** Given information follows **

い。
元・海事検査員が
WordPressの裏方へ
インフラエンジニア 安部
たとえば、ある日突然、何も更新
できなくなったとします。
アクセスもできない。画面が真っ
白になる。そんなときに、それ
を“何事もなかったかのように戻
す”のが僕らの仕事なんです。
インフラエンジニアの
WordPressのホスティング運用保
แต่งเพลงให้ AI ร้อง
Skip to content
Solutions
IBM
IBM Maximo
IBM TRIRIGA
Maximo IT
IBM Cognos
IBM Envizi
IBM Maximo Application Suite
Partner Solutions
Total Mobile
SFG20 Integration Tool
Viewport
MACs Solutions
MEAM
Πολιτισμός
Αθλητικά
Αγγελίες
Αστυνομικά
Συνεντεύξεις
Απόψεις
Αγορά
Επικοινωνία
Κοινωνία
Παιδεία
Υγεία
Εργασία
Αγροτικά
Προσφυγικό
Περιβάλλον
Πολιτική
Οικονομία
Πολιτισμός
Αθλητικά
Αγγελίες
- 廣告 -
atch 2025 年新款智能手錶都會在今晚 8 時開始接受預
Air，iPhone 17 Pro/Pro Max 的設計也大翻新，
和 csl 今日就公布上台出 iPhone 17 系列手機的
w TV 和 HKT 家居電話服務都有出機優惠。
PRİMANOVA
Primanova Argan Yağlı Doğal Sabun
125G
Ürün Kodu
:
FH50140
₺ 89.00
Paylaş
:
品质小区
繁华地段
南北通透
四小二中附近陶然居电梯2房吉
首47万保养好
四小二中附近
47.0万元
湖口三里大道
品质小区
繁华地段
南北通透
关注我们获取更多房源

** End of Given information **

## Directions
Lines of the listing above that hold the string "Maximo" should each be copied.

## Output
IBM Maximo
Maximo IT
IBM Maximo Application Suite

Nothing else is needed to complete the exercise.